Dans ces conditions, le plus souvent, le coût du transport est difficilement supportable et occasionne, par moments, quelques ruptures », mentionne-t-il. Mais, Dr Lamine Ouédraogo soutient que pour la lutte contre la malnutrition, le District sanitaire de Kaya a pour mission de dépister tous les enfants malnutris de son aire sanitaire. Cette mission du District consiste également, ajoute-t-il, à les traiter ou les référer vers d’autres structures spécialisées si son plateau technique ne le permet pas et à assurer la prévention pour éviter la malnutrition aux autres enfants de 6 à 59 mois. « Les enfants et les femmes enceintes et allaitantes déplacés internes bénéficient également de nouvelles stratégies pour faciliter leur accès et leur prise en charge. Ainsi, nous tenons de façon régulière avec l’appui des partenaires, des campagnes de dépistage de masse à l’endroit des PDI pour identifier systématiquement les malnutris dès qu’ils arrivent dans une zone afin de les orienter vers les sites de traitement qui sont mis en place », explique le MCD de Kaya. La malnutrition demeure un problème de santé publique au Burkina Faso. Malgré une amélioration de la situation nutritionnelle, les résultats des différentes enquêtes nutritionnelles révèlent une persistance de la malnutrition sous toutes ses formes avec des prévalences au-dessus des seuils admis par l’Organisation mondiale de la santé (OMS).

Galilou Sawadogo, EDI en provenance de Pissila, âgé de deux ans et sept mois, souffre d’une MAS.

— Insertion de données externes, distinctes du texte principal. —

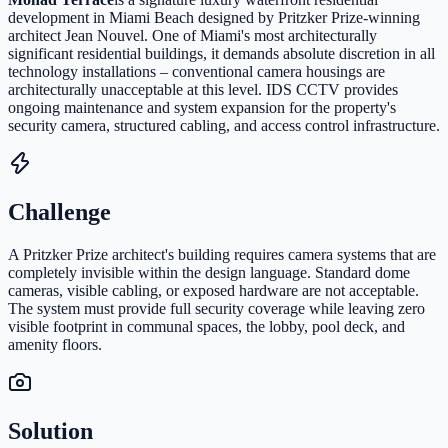
development in Miami Beach designed by Pritzker Prize-winning
architect Jean Nouvel. One of Miami's most architecturally
significant residential buildings, it demands absolute discretion in all
technology installations – conventional camera housings are
architecturally unacceptable at this level. IDS CCTV provides
ongoing maintenance and system expansion for the property's
security camera, structured cabling, and access control infrastructure.
Challenge
A Pritzker Prize architect's building requires camera systems that are
completely invisible within the design language. Standard dome
cameras, visible cabling, or exposed hardware are not acceptable.
The system must provide full security coverage while leaving zero
visible footprint in communal spaces, the lobby, pool deck, and
amenity floors.
Solution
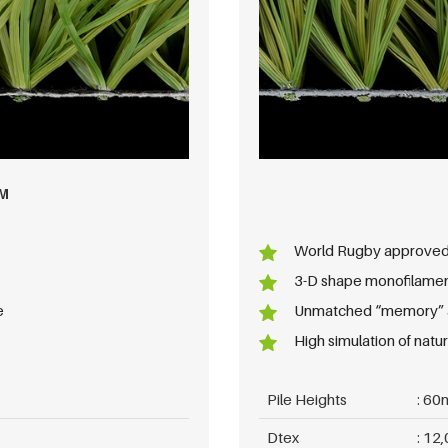
M
World Rugby approve
3-D shape monofilame
e
Unmatched “memory” an
High simulation of natura
Pile Heights
60
Dtex
12,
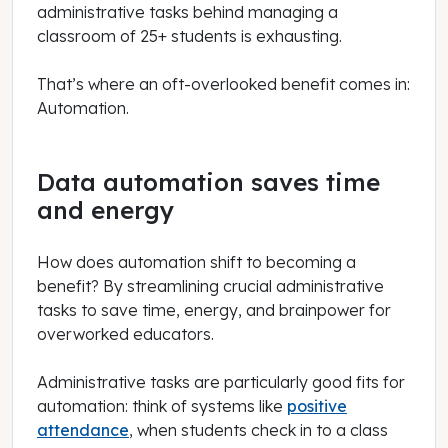
administrative tasks behind managing a
classroom of 25+ students is exhausting.
That’s where an oft-overlooked benefit comes in:
Automation.
Data automation saves time
and energy
How does automation shift to becoming a
benefit? By streamlining crucial administrative
tasks to save time, energy, and brainpower for
overworked educators.
Administrative tasks are particularly good fits for
automation: think of systems like
positive
attendance
, when students check in to a class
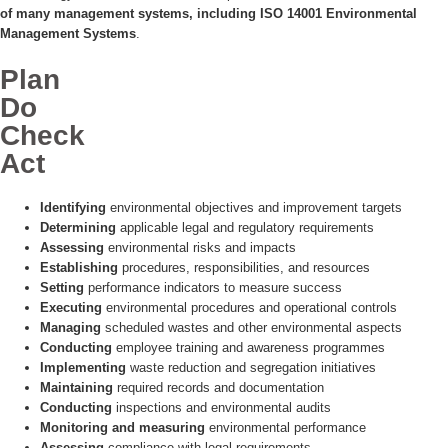
of many management systems, including ISO 14001 Environmental
Management Systems
.
Plan
Do
Check
Act
Identifying
environmental objectives and improvement targets
Determining
applicable legal and regulatory requirements
Assessing
environmental risks and impacts
Establishing
procedures, responsibilities, and resources
Setting
performance indicators to measure success
Executing
environmental procedures and operational controls
Managing
scheduled wastes and other environmental aspects
Conducting
employee training and awareness programmes
Implementing
waste reduction and segregation initiatives
Maintaining
required records and documentation
Conducting
inspections and environmental audits
Monitoring and measuring
environmental performance
Assessing
compliance with legal requirements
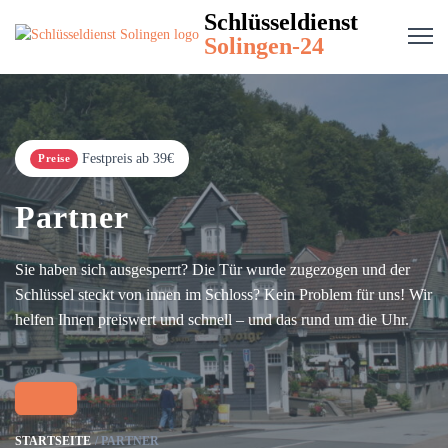
Schlüsseldienst
Solingen-24
Festpreis ab 39€
Preise
Partner
Sie haben sich ausgesperrt? Die Tür wurde zugezogen und der
Schlüssel steckt von innen im Schloss? Kein Problem für uns! Wir
helfen Ihnen preiswert und schnell – und das rund um die Uhr.
STARTSEITE
PARTNER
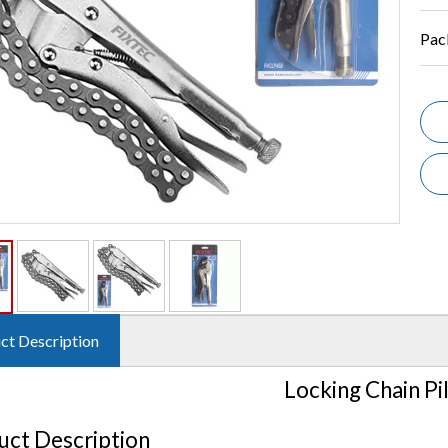
Pac
ct Description
Locking Chain Pi
uct Description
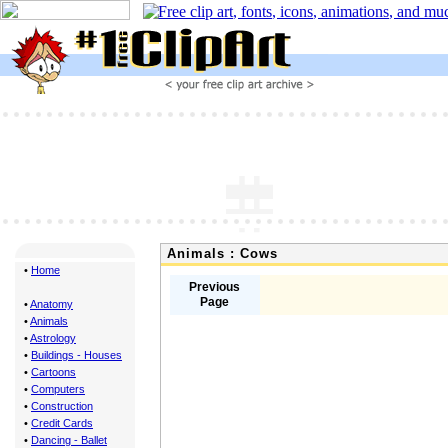
Animals : Cows
•
Home
Previous
Page
•
Anatomy
•
Animals
•
Astrology
•
Buildings - Houses
•
Cartoons
•
Computers
•
Construction
•
Credit Cards
•
Dancing - Ballet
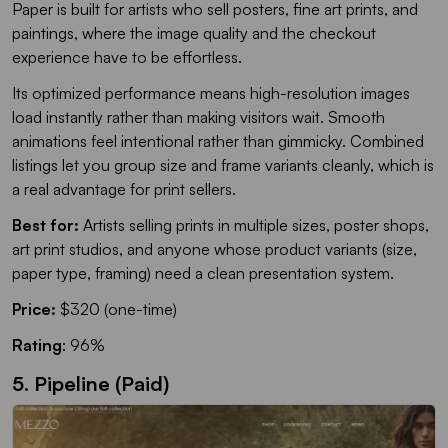
Paper is built for artists who sell posters, fine art prints, and
paintings, where the image quality and the checkout
experience have to be effortless.
Its optimized performance means high-resolution images
load instantly rather than making visitors wait. Smooth
animations feel intentional rather than gimmicky. Combined
listings let you group size and frame variants cleanly, which is
a real advantage for print sellers.
Best for:
Artists selling prints in multiple sizes, poster shops,
art print studios, and anyone whose product variants (size,
paper type, framing) need a clean presentation system.
Price:
$320 (one-time)
Rating
: 96%
5. Pipeline (Paid)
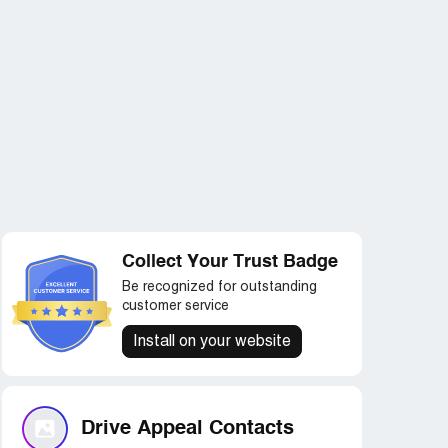
Collect Your Trust Badge
Be recognized for outstanding
customer service
Install on your website
Drive Appeal Contacts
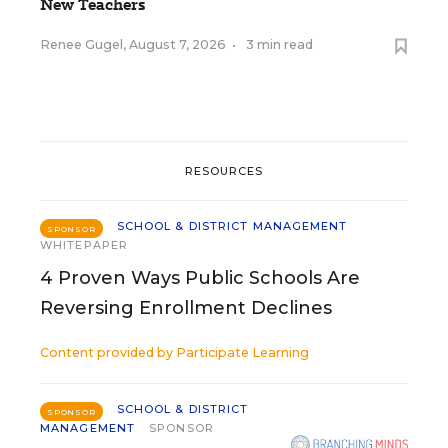
New Teachers
Renee Gugel
,
August 7, 2026
•
3 min read
RESOURCES
SCHOOL & DISTRICT MANAGEMENT
SPONSOR
WHITEPAPER
4 Proven Ways Public Schools Are
Reversing Enrollment Declines
Content provided by
Participate Learning
SCHOOL & DISTRICT
SPONSOR
MANAGEMENT
SPONSOR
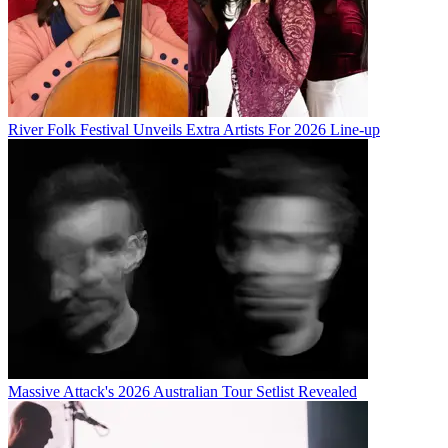
River Folk Festival Unveils Extra Artists For 2026 Line-up
Massive Attack's 2026 Australian Tour Setlist Revealed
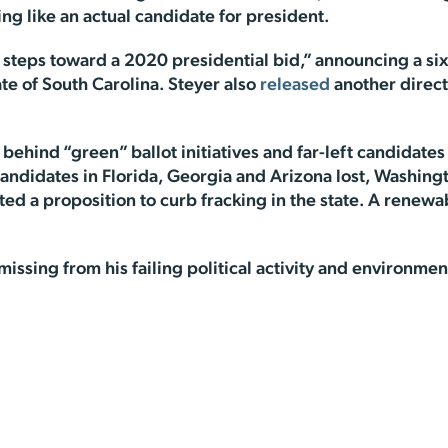
ing like an actual candidate for president.
l steps toward a 2020 presidential bid,” announcing a si
ate of South Carolina. Steyer also
released
another direct
behind “green” ballot initiatives and far-left candidates
andidates in Florida, Georgia and Arizona lost, Washing
ed a proposition to curb fracking in the state. A renewa
 missing from his failing political activity and environm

« Les prévalences de la malnutrition aigüe et chronique chez les enfants de moins de cinq ans sont passées respectivement de 10,2% et 34,1 % en 2011 à 9,7 et 21,6 % en 2021. Elle cache des disparités entre les régions et à l’intérieur des régions et est liée, notamment aux mauvaises pratiques d’alimentation et aux maladies », déclare la directrice de la nutrition du ministère de la Santé et de l’Hygiène publique, Estelle Bambara. Cependant, pour les zones enclavées, des directives ont été adoptées afin d’assurer la continuité de l’offre de services de nutrition, signifie-t-elle. « Pour ce faire, les ASBC ont été capacités pour assurer la prise en charge de la malnutrition aigüe au niveau communautaire sous la supervision d’un agent de santé. Le ministère en charge de la santé a intégré la prise en charge de la malnutrition aigüe dans le paquet minimum d’activités des formations sanitaires à tous les échelons », assure Mme Bambara. C’est pourquoi, explique-t-elle, le département en charge de la santé s’est doté d’un protocole national de Prise en charge intégrée de la malnutrition aigüe (PCIMA) qui date de 2014 et est en cours de révision pour prendre en compte les directives de l’OMS de 2023.